What needs to be done - Leaving out each picture, transcribe the lines of the listing below exactly from the first through the line that contains "Denkt u dat dit geldt voor alle kunstenaars?".

Data supplied -
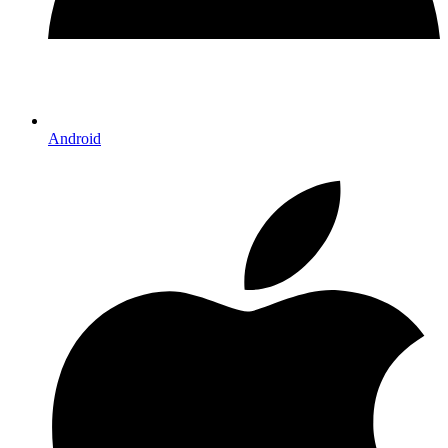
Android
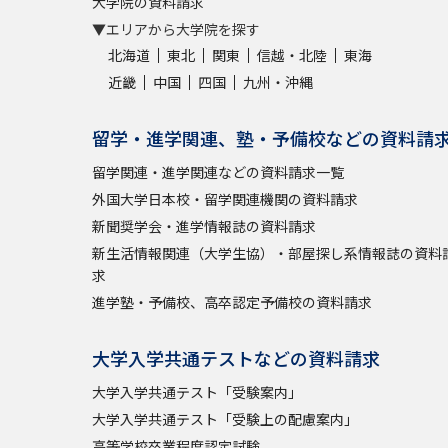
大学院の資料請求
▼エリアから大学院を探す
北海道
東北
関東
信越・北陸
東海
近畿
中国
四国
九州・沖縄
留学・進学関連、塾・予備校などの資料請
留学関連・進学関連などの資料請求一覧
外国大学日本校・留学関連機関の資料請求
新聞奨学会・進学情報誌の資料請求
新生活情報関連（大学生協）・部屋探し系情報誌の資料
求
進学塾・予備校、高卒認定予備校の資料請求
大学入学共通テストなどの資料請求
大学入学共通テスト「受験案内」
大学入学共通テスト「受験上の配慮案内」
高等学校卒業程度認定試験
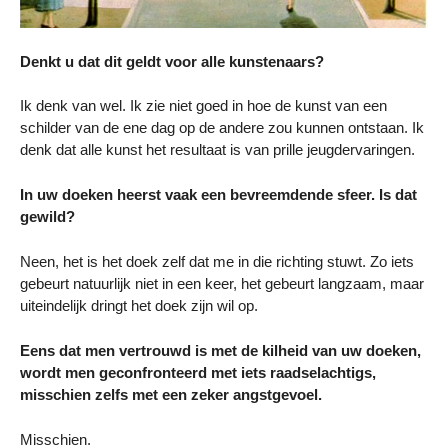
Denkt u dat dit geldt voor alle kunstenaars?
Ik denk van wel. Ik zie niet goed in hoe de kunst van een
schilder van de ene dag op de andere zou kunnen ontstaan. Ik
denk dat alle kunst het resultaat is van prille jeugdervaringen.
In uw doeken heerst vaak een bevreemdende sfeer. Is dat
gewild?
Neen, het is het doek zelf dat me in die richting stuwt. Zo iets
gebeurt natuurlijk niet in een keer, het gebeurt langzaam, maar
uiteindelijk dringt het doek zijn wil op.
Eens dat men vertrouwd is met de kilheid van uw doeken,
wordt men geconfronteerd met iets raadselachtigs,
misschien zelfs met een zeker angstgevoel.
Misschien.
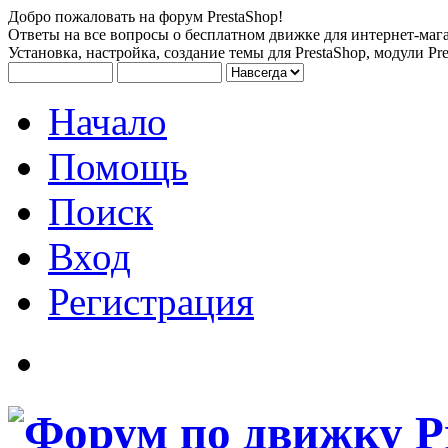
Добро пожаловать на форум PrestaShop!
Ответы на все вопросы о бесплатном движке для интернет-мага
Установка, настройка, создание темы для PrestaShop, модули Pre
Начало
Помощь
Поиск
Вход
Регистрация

Result for this exercise -
Android
大学院の資料請求
▼エリアから大学院を探す
北海道
東北
関東
信越・北陸
東海
近畿
中国
四国
九州・沖縄
留学・進学関連、塾・予備校などの資料請
留学関連・進学関連などの資料請求一覧
外国大学日本校・留学関連機関の資料請求
新聞奨学会・進学情報誌の資料請求
新生活情報関連（大学生協）・部屋探し系情報誌の資料
求
進学塾・予備校、高卒認定予備校の資料請求
大学入学共通テストなどの資料請求
大学入学共通テスト「受験案内」
大学入学共通テスト「受験上の配慮案内」
高等学校卒業程度認定試験
Denkt u dat dit geldt voor alle kunstenaars?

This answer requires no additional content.